[Task objective]: In the entries below, find the line containing "設劇場P.A.R.M.Sで開催された。". Copy it and all lines after it, exactly, through the end.

[Data section]:

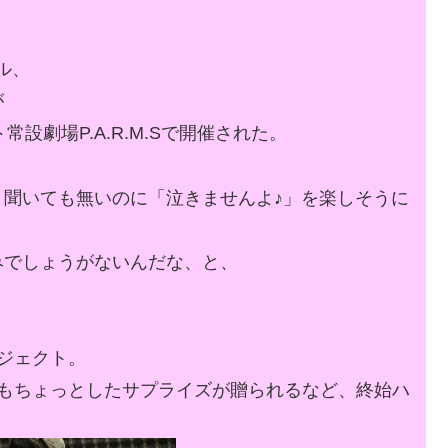
ドル、
が
設劇場P.A.R.M.Sで開催された。
聞いても無いのに「泣きませんよ♪」を楽しそうに
みでしょうがないんだな、と、
。
ジェクト。
でもちょっとしたサプライズが贈られるなど、終始ハ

[Answer for this exercise]:
設劇場P.A.R.M.Sで開催された。
聞いても無いのに「泣きませんよ♪」を楽しそうに
みでしょうがないんだな、と、
。
ジェクト。
でもちょっとしたサプライズが贈られるなど、終始ハ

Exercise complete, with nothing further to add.